Dr. Julia Brody and her team at the Silent Spring Institute in Massachusetts are well-known pioneers in exploring linkages between toxic chemicals exposures and breast cancer, prompted by the high incidence of breast cancer in Cape Cod. Upholding the legacy of Rachel Carson in exploring how environmental threats contribute to disease incidence, Brody has produced compelling results from her work in Cape Cod. Recent work has brought her team to Richmond and Bolinas where the team as tested a number of homes for the presence of toxic chemicals in indoor and outdoor air. Householders in both towns found the results surprising.
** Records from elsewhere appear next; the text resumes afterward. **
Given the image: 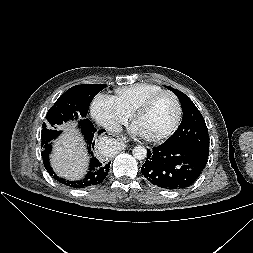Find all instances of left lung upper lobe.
Masks as SVG:
<instances>
[{
	"mask_svg": "<svg viewBox=\"0 0 253 253\" xmlns=\"http://www.w3.org/2000/svg\"><path fill=\"white\" fill-rule=\"evenodd\" d=\"M166 87L179 98L183 110V119L177 131L164 143L191 147L208 156V129L202 114L188 96L177 89Z\"/></svg>",
	"mask_w": 253,
	"mask_h": 253,
	"instance_id": "1",
	"label": "left lung upper lobe"
}]
</instances>
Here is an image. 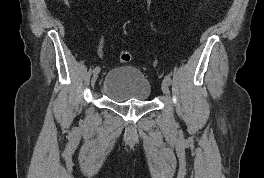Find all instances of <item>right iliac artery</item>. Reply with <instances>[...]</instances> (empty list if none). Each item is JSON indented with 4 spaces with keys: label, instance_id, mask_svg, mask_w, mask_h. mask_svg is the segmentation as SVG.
Returning a JSON list of instances; mask_svg holds the SVG:
<instances>
[{
    "label": "right iliac artery",
    "instance_id": "obj_1",
    "mask_svg": "<svg viewBox=\"0 0 264 178\" xmlns=\"http://www.w3.org/2000/svg\"><path fill=\"white\" fill-rule=\"evenodd\" d=\"M100 72V67H95L94 69H93V73L95 74V73H99Z\"/></svg>",
    "mask_w": 264,
    "mask_h": 178
}]
</instances>
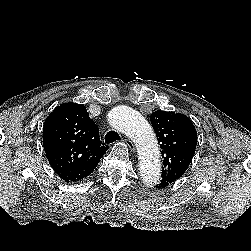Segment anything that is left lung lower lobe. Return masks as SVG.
I'll use <instances>...</instances> for the list:
<instances>
[{"label": "left lung lower lobe", "instance_id": "obj_1", "mask_svg": "<svg viewBox=\"0 0 251 251\" xmlns=\"http://www.w3.org/2000/svg\"><path fill=\"white\" fill-rule=\"evenodd\" d=\"M167 186H168L167 182H162V181H160V183L158 185H156V187H158V188H165Z\"/></svg>", "mask_w": 251, "mask_h": 251}]
</instances>
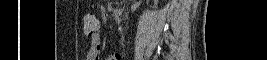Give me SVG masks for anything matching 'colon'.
Masks as SVG:
<instances>
[{
  "label": "colon",
  "instance_id": "obj_1",
  "mask_svg": "<svg viewBox=\"0 0 267 60\" xmlns=\"http://www.w3.org/2000/svg\"><path fill=\"white\" fill-rule=\"evenodd\" d=\"M98 21L97 18L92 14L84 16V31L87 35H93L97 32Z\"/></svg>",
  "mask_w": 267,
  "mask_h": 60
}]
</instances>
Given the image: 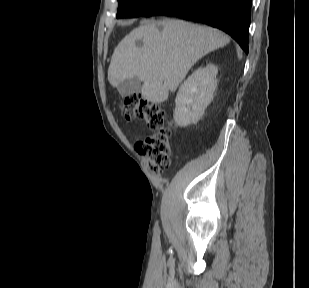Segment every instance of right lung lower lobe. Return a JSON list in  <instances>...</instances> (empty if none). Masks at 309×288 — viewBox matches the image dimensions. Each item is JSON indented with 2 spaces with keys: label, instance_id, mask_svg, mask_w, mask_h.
I'll use <instances>...</instances> for the list:
<instances>
[{
  "label": "right lung lower lobe",
  "instance_id": "98d812e1",
  "mask_svg": "<svg viewBox=\"0 0 309 288\" xmlns=\"http://www.w3.org/2000/svg\"><path fill=\"white\" fill-rule=\"evenodd\" d=\"M252 0H163L142 15L175 16L219 28L248 53Z\"/></svg>",
  "mask_w": 309,
  "mask_h": 288
}]
</instances>
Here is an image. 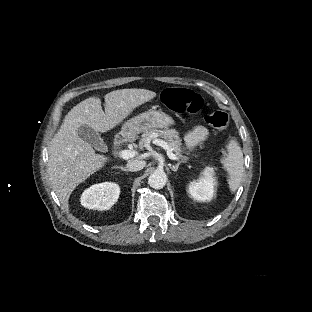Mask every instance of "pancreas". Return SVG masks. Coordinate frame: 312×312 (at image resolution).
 <instances>
[{
	"label": "pancreas",
	"instance_id": "pancreas-1",
	"mask_svg": "<svg viewBox=\"0 0 312 312\" xmlns=\"http://www.w3.org/2000/svg\"><path fill=\"white\" fill-rule=\"evenodd\" d=\"M156 137L163 138L168 146L173 149L176 155L181 156L182 153L188 154V152H185L183 148H181V138L179 137V133L175 129H164V130H158V129H151L146 131L142 134V138L139 141V147L144 148L147 147L152 140H154ZM184 160L186 159L183 157Z\"/></svg>",
	"mask_w": 312,
	"mask_h": 312
}]
</instances>
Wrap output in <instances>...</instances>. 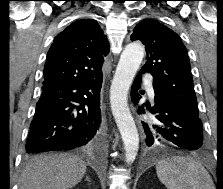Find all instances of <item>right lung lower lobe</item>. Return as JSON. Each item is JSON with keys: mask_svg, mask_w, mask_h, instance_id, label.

Like most people, they assumed that exposures to toxicants occurred primarily if one were to live near an industrial area, a military facility or near the site of some sort of chemical accident.
Join Michael Lerner in a conversation with Julia about her research, which indicates that many of us may be additionally exposed to toxicants through the use of products we use everyday, products such as cleaners, personal care products, paints, solvents, or the materials we use in constructing our houses.
Julia Brody, PhD
Julia, executive director of Silent Spring Institute, is a leader in research on breast cancer and the environment and in community-based research and public engagement in science. Brody’s current research focuses on methods for reporting to people on their own exposures to hormone disruptors and other emerging contaminants when the health effects are uncertain.